Here's something else you should know about Plastic Beach: This is their "serious" album, which means the Gorillaz and Snoop Dogg and Lou Reed and Mos Def and De La Soul are going to try to tell you about the evils of pollution and consumerism.
That leads me to the final thing you should know about Plastic Beach: It's not all that great.
This is the poppiest Gorillaz album released thus far-Albarn freely admits as much. This wouldn't be such a problem if there was any sense of adventurousness in playing with the pop music format, but there isn't. The orchestral sections are at best pleasant and at worst tired sounding, sparking not so much feelings of "Wow, I've never heard the Gorillaz do anything like this before" as much as "Wow, another Goddamn pop group falling into the strings-and-horns act, really?" That aside, the synths and beats aren't up to snuff. Much of the time it sounds like Albarn is trying to achieve a pop meets hip hop vibe, and most of the time it results in something so deflated and palatable as to be completely forgettable. "Stylo" in particular sounds like an Afrikaa Bambaataa track that hit the cutting room floor, for good reason. Bobby Womack sings like he's on a much better song, which is admirable for him, but it doesn't make the track any less hackneyed.
Most of the songs on this album are collaborations, 12 out of the 16 to be exact, and most of the time they don't work out so well. Lou Reed has never been what one might call "excitable", but he sounds like he'd rather be doing anything else in the world on "Some Kind Of Nature", and if we're being honest with ourselves, Snoop Dogg has never really been "good", per se. De La Soul did the charming goofball thing way better during the early '90s/late '80s than they do on "Superfast Jellyfish", although it's still an entertaining enough song, and it's hard to figure out why Paul Simon needed to be involved with the title track at all. Giving credit where credit is due, Mos Def absolutely murders the track on "Sweepstakes" and, as I alluded to above, Womack is a pleasure whenever he decides to sing on the album.

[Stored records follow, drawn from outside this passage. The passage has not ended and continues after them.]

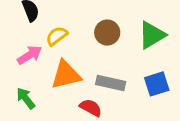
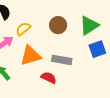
blue square: (157, 84) -> (97, 49), moved

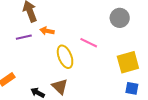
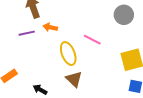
brown triangle: (60, 87) -> (74, 79), moved

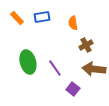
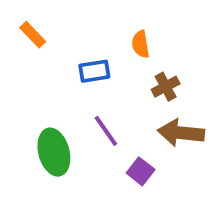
blue rectangle: (42, 17) -> (94, 71), moved
green ellipse: (28, 62) -> (54, 152), moved

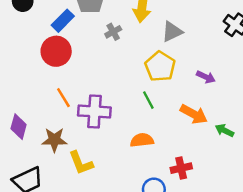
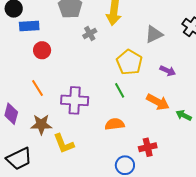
blue rectangle: (63, 21) -> (29, 26), moved, turned 42
gray triangle: (172, 32) -> (154, 34), moved
red circle: (56, 51) -> (42, 50), size x0.7
orange line: (63, 98) -> (38, 88), moved

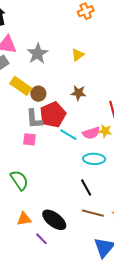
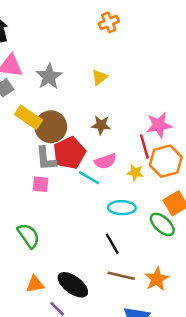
brown circle: (38, 94) -> (51, 127), size x1.6
pink semicircle: (91, 133) -> (105, 161), moved

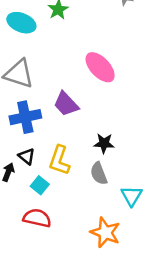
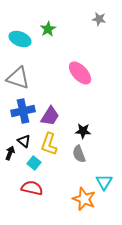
purple trapezoid: (66, 104) -> (50, 116), moved, turned -105
cyan triangle: (132, 196) -> (104, 182), moved

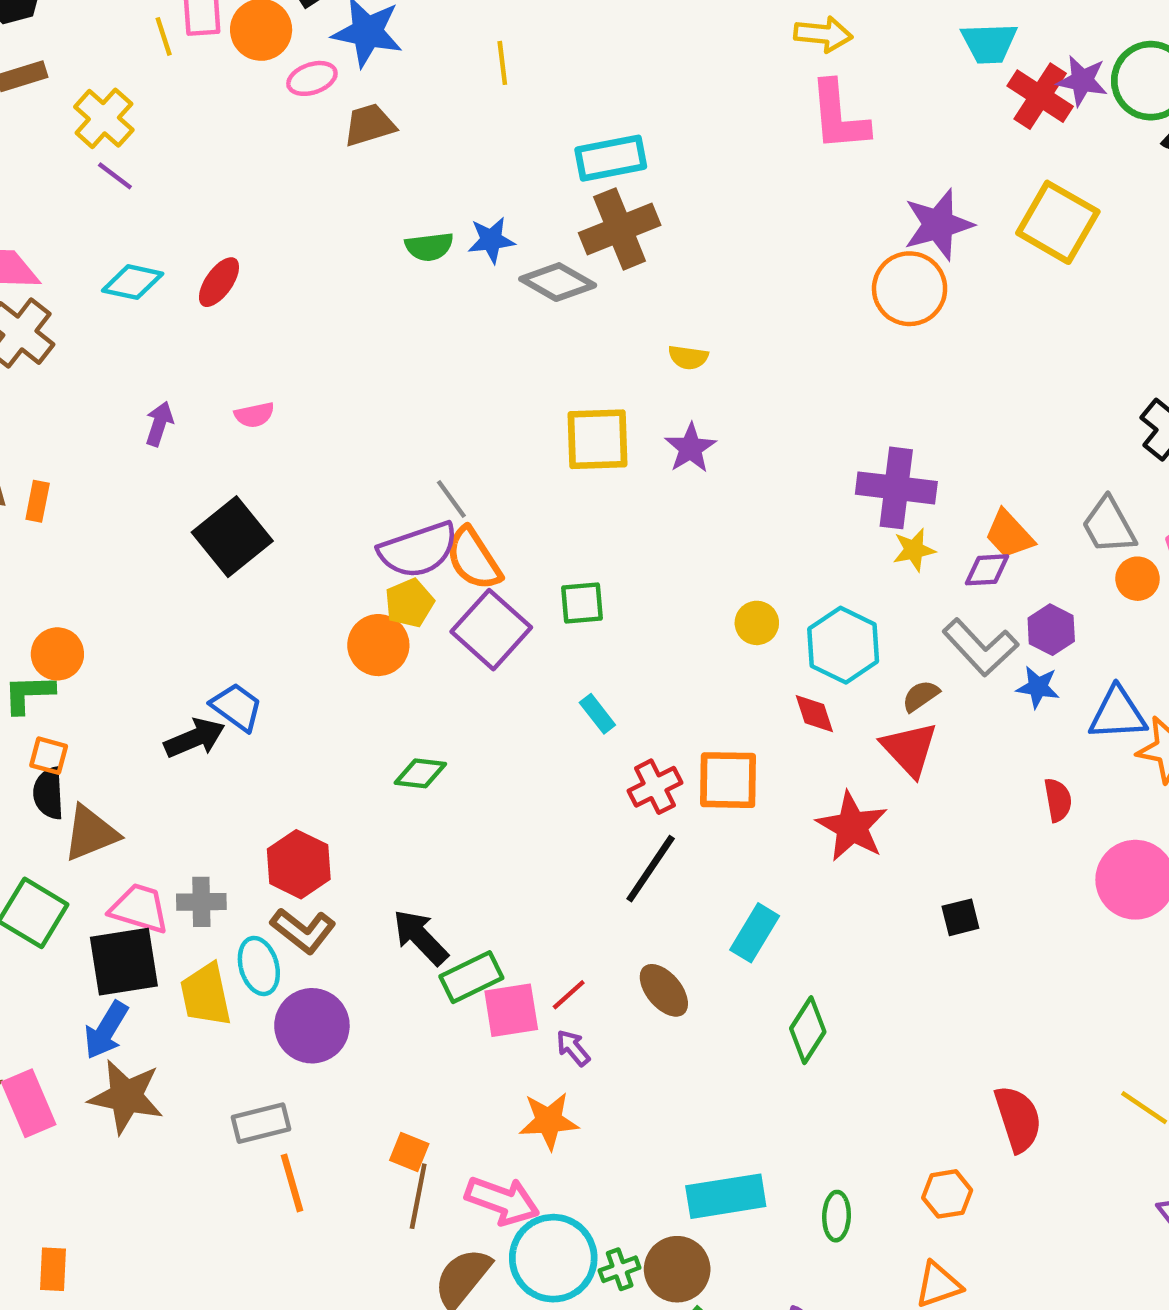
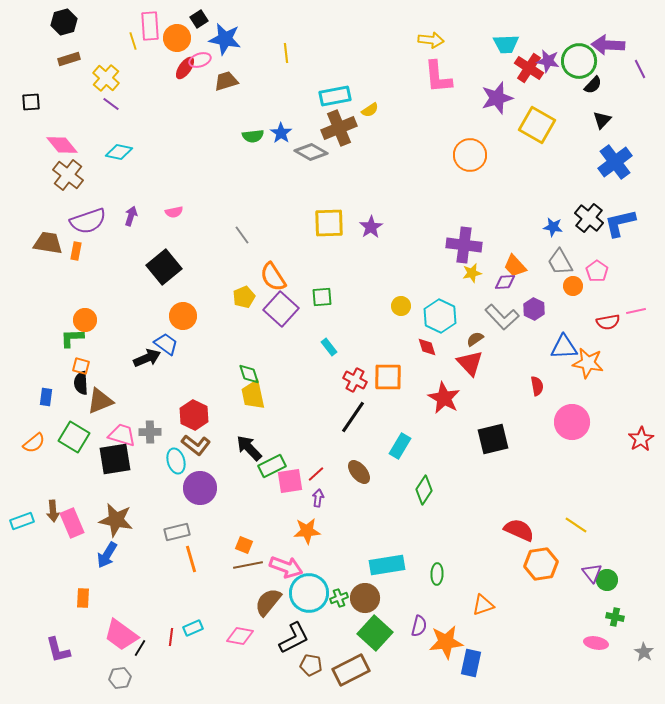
purple star: (938, 225) -> (497, 98), moved
blue star: (491, 240) -> (281, 133), turned -30
red ellipse: (219, 282) -> (185, 68), moved
yellow semicircle: (688, 357) -> (370, 110), moved, turned -42
gray line: (451, 499) -> (242, 235), moved
purple semicircle: (418, 550) -> (88, 221), moved
orange circle: (378, 645) -> (183, 316), moved
blue star: (1038, 687) -> (553, 227), moved
green diamond: (420, 773) -> (249, 374), turned 65
red cross: (655, 787) -> (355, 380), turned -35
black square: (960, 917) -> (493, 439), size x1.8
yellow trapezoid: (206, 995) -> (253, 395), moved
blue arrow: (106, 1030) -> (107, 555), moved
purple arrow: (573, 1048) -> (318, 498), turned 48
red semicircle: (1018, 1119) -> (519, 530), turned -48
orange hexagon: (947, 1194) -> (541, 564), moved, size x1.5
brown line: (418, 1196) -> (248, 565), turned 68

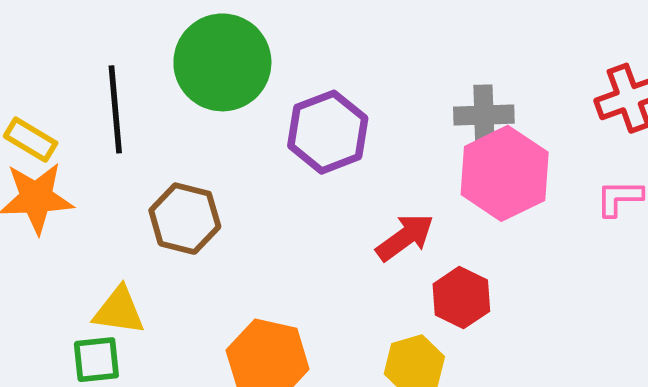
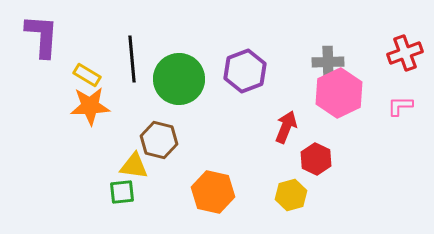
green circle: (222, 62) -> (179, 79), moved
brown hexagon: (185, 219) -> (159, 140), moved
red arrow: (405, 237) -> (286, 127), turned -32

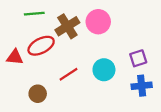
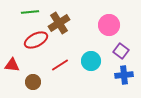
pink circle: (98, 22) -> (109, 25), moved
red triangle: (15, 57) -> (12, 65), moved
purple square: (138, 58) -> (121, 51), turned -35

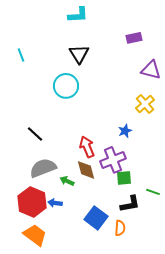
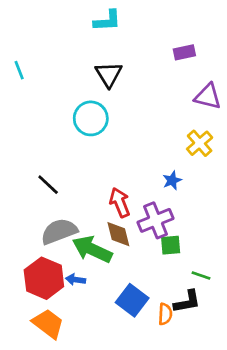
cyan line: (21, 55) -> (19, 70), moved
green arrow: (67, 181) -> (92, 249), size x2.0
green line: (153, 192) -> (201, 275), moved
black L-shape: (130, 204) -> (187, 302), moved

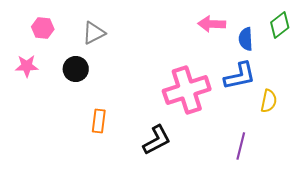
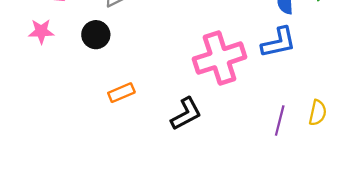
yellow semicircle: (269, 101) -> (318, 113), moved
orange rectangle: (99, 121) -> (121, 93), turned 60

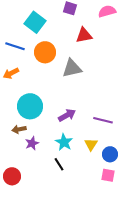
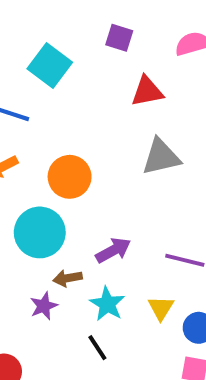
orange circle: (45, 52) -> (70, 177), moved
gray triangle: (72, 68) -> (161, 157), moved
brown arrow: (19, 129) -> (68, 278), moved

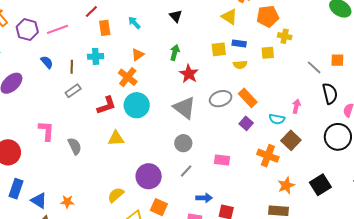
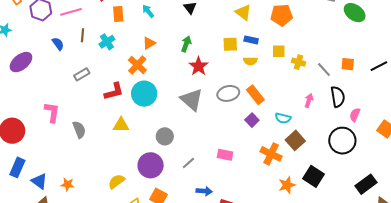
yellow cross: (285, 36) -> (298, 62), moved
cyan cross: (96, 56) -> (107, 42), turned -35
brown line: (72, 67) -> (82, 35), moved
pink arrow: (296, 106) -> (309, 101), moved
gray circle: (183, 143) -> (165, 136), moved
black square: (320, 185) -> (313, 176), moved, turned -30

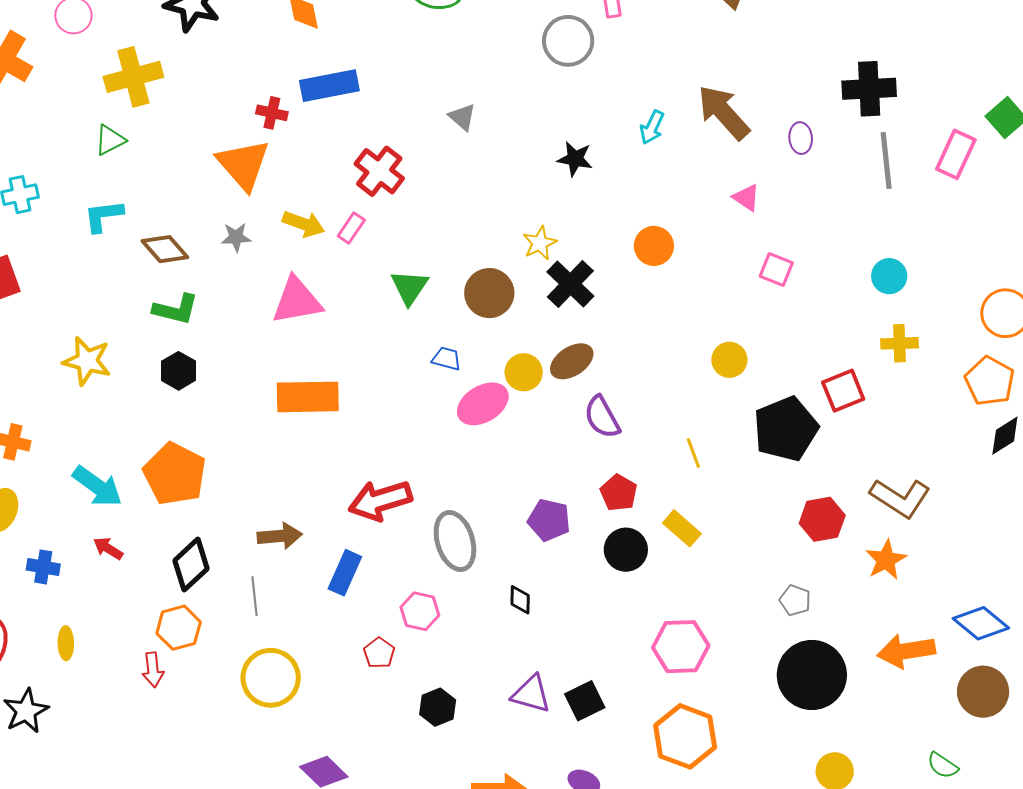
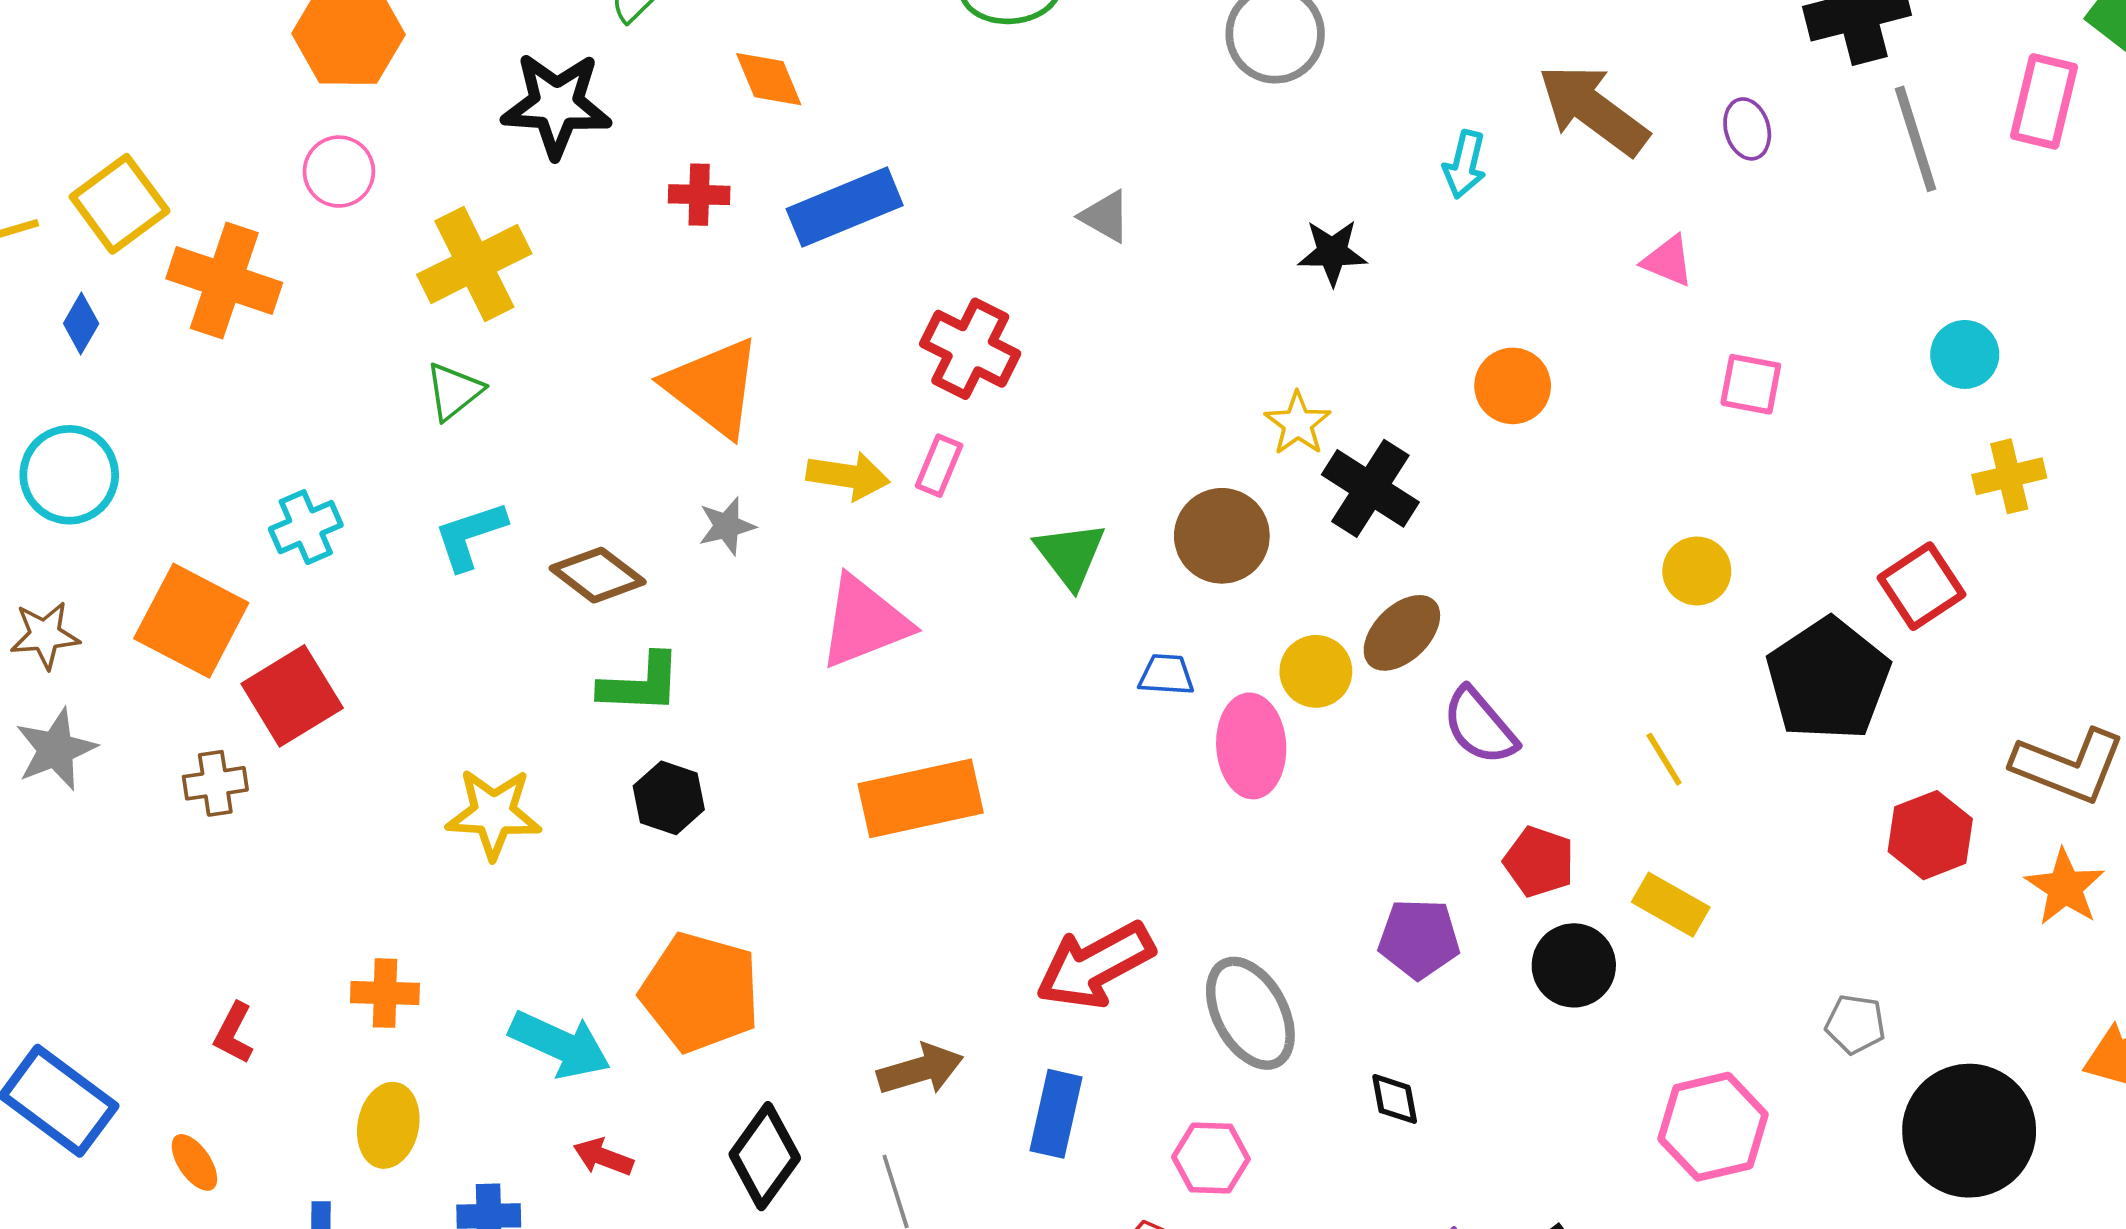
red cross: (272, 113) -> (699, 195), moved
pink ellipse: (483, 404) -> (1251, 746), turned -51
gray pentagon: (795, 600) -> (1855, 1024), moved

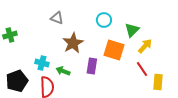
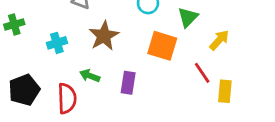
yellow arrow: (145, 46) -> (219, 40), moved
cyan cross: (42, 63) -> (57, 43), moved, turned -32
purple rectangle: (92, 66) -> (128, 83), moved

All this in mind, it's not hard to believe that the best songs on Plastic Beach are the ones that feature no collaborators. "Rhinestone Eyes" and "Melancholy Hill" are undoubtedly the best songs on the album, the first being a throwback to the sharper, more driven Gorillaz tracks of old and the second being a gorgeous, mesmerizing song that's sure to be stuck in your head for the rest of the day, in a completely positive way. It reinforces the idea that Albarn really should have spent less time trying to cram as many of his friends on as many of the tracks as possible and spent more time doing what he does best, which is making creative, melodious electronica songs.
There's nothing on Plastic Beach that really takes you by surprise or grabs ahold of you in any lasting fashion. You're not going to get any bursts of insanity like "White Light" or anything that touches the brilliance of "Fire Coming Out of the Monkey's Head" from Demon Days. You're not going to get any of the acid-drenched dance tracks that define Gorillaz' b-sides. You're not even really going to get anything you can dance to. You're going to get a series of tracks that float melodiously but blandly from one to the next, and for the most part that's all you're going to get.
Plastic Beach is a dull, dry affair that completely lacks any of the manic creativity that has defined the Gorillaz' previous releases. It's a hodgepodge of genres and ideas that you've already seen before, diluted for maximum possible mass appeal. For an album that purports to be anti-consumerist, Plastic Beach is by far the most predictable, shopworn release from the Gorillaz thus far. If this is what Damon Albarn needed a five year break to create, let's hope the next release comes out as quickly as possible.